» **EXERCISE REQUIREMENTS**: Search the listing below for the word "você", and copy every line in which it turns up.

» **RAW DATA**:
_ _ _ _ _

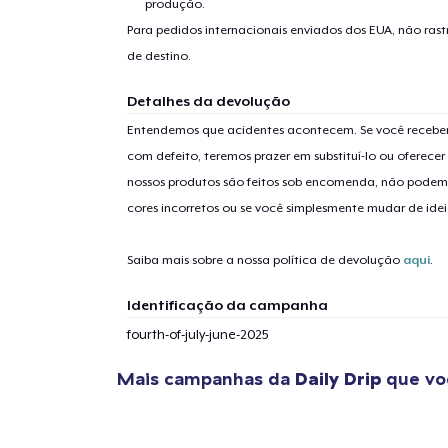
produção.
Para pedidos internacionais enviados dos EUA, não ras
de destino.
Detalhes da devolução
Entendemos que acidentes acontecem. Se você receber
1
artig
com defeito, teremos prazer em substituí-lo ou oferec
nossos produtos são feitos sob encomenda, não podem
cores incorretos ou se você simplesmente mudar de idei
Saiba mais sobre a nossa política de devolução
aqui
.
Se
Identificação da campanha
fourth-of-july-june-2025
Mais campanhas da
Daily Drip
que vo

_ _ _ _ _

» **RESULT OF THE TASK**:
Entendemos que acidentes acontecem. Se você receber
cores incorretos ou se você simplesmente mudar de idei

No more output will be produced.